With the announcement of Gal Gadot as Wonder Woman by Warner Bros., I wondered just how popular is Wonder Woman around the world and more interestingly, in each country. With there being over 200 countries in the world, I narrowed the focus a bit. I picked countries in various parts of the world that I think would be interesting and vary in results. I included nations from every continent (no not Antarctica) and a few that I wanted to choose, like Iran, wouldn’t return any data due to policies in the country (like Facebook being blocked).

Below is the raw data of all of the countries I looked at, and if folks want me to check out others, sound off in the comments below!

While men made up 52.65% of the population in these countries, they accounted for 56.90% of the Wonder Woman fans. If you remove the nations that didn’t have recordable Wonder Woman fans, the male population drops to 52.34%, but increases as Wonder Woman fans to 56.96%.

Green is for the highest value in that column and red is for the lowest. If the space is blank, then the results were below 1,000 fans.

Wonder Woman Facebook DataYes, I know some percentages are above 100. It’s a quirk of the Facebook system of their rounding numbers.

13 COMMENTS

  1. Looking at the number of “fans”( i don’t think Facebook fandom is a reliable measure of devotion.i.e. I may have liked the ACLU FB page but i’m not a card member nor active supporter. that aside, its the best means of measurement we got), the production of this film should be in the hands of the director. DC needs do what they did for Batman and let the director be. pick someone like Daniel Woodrel or Alfonso Cuaron and let them do their thing. Personally, I can see the first wonder woman film as a sword and sandal/superhero origin story(god forbid they pull a He-Man/Green Lantern.). hoping it’s something special…

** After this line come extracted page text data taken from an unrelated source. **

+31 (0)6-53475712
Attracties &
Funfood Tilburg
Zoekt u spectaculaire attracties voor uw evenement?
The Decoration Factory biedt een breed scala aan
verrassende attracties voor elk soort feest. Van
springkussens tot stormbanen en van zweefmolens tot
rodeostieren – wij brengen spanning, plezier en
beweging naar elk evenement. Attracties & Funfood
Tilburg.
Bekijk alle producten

  2. But… she has no head… at least not in that photo on the front page

    How a site run by, and focusing on women in comics, manage to always crop photos of women to show off “the assets” is beyond me. SMH

  3. Any survey on attitudes about Wonder Woman has to distinguish between Wonder Woman the character and Wonder Woman the icon. From her days on the cover of Ms. Magazine to appearing on countless pieces of clothing and other stuff–people can have warm thoughts about her without thinking of her as a character at all. Betty Crocker is an icon, but she’s never been a character.

    SRS

  4. Hey Edward, so the Venezuela stats are:
    Total: 10.8 million
    Men: 5 million (46.3%)
    Women: 5.8 million (53.7%)

    Wonder Woman “fans”
    Total: 13,600 (0.13%)
    Men: 9,200 (67.65%)
    Women: 4,400 (32.35%

  5. As a format quibble, I think there’s an error in your green highlight of high value in the “WW Total %” column: the actual high value seems to be Israel’s 0.40%, not the US’s 0.33%.

    That aside, I know I often make this comment about these exercises in recreational number-crunching based on Facebook fan data, but I’ll make it again here: what’s the *insight* to be gained from all this analysis? Why do any of these percentages matter?

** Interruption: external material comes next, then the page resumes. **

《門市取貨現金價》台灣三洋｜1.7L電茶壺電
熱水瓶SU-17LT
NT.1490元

    I mean, would we look at this data and say because WW fans make up the largest share of FB fans in Israel, the U.S., Italy, Germany, and Argentina, then we would expect that the sales of Wonder Woman products in those countries should be particularly strong? And if they are not, are we saying that those countries represent an opportunity for focus for marketing WW product?

    Are we saying because WW FB fans are most overwhelmingly female in South Korea, Pakistan, and Italy, then marketing of WW products in those regions might be most effective via platforms with strong female engagement?

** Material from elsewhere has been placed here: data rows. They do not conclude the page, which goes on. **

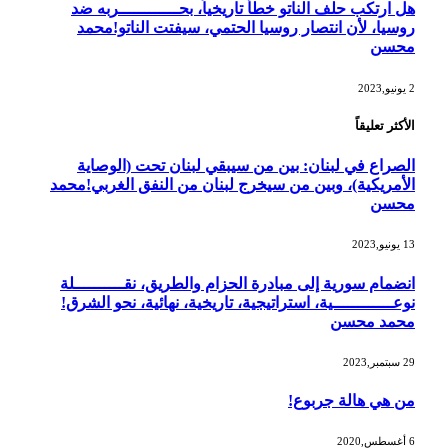
هل ارتكب حلف الناتو خطأً تاريخياً، بحــــــــــــربه ضد
روسيا، لأن انتصار روسيا الحتمي، سيفتت الناتو!محمد
محسن
2 يونيو,2023
الأكثر تعليقاً
الصراع في لبنان: بين من سيبقي لبنان تحت (الوصاية
الأمريكية)، وبين من سيخرج لبنان من النفق الغربي!محمد
محسن
13 يونيو,2023
انضمام سورية إلى مبادرة الحزام والطريق، نقــــــــــلة
نوعــــــــــــية، استراتيجية، تاريخية، نهائية، نحو الشرق!
محمد محسن
29 سبتمبر,2023
من هي هالة جربوع!
6 أغسطس,2020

    Again…I appreciate the just plain fun of recreational number crunching, but that exercise can only be made more fun when it moves from just data-generation to actual insight. (By comparison, Devestator magazine’s convention exhibitor survey posted elsewhere on the blog does, IMO, did make a solid effort to add actionable insight to its analysis in a way that, generally, I don’t get from these exercises in FB analytics, fun as they might be.)

  6. Correct on Israel, when I get a chance I’ll fix that.

    The point of all of these are:
    1) They show that comic fans aren’t just 20-30 something white guys, it’s a diverse crowd in taste, gender, age, etc.,
    2) Because it’s diverse, the industry needs to look at how they’re marketing, instead of the one size fits all that’s been standard, and move into modern marketing that involves segmenting and targeted messaging,
    3) That there is a massive amount of self-identified fans out there, and we should engage them,
    4) It’s fun!

    The fact I have marketing individuals contacting me as to how to use this data, and admitting this all has them thinking of how to do things differently, shows me it’s doing what it’s intended to.

  7. I think it’s great that your work is inspiring marketers to devise more robust, segmented campaigns. It’d be great to hear more about how these data drove the creation of more sophisticated marketing (to the extent that those marketers are willing to share results, of course) as a bit of a case study, as it were, to underscore the high level insights you’ve identified.

  8. Just came back to check on the discussion going on and yep she’s is fiction writer, i keep mixing her up with Debra Granik. she’s still a great director and i hope they tap her for the job.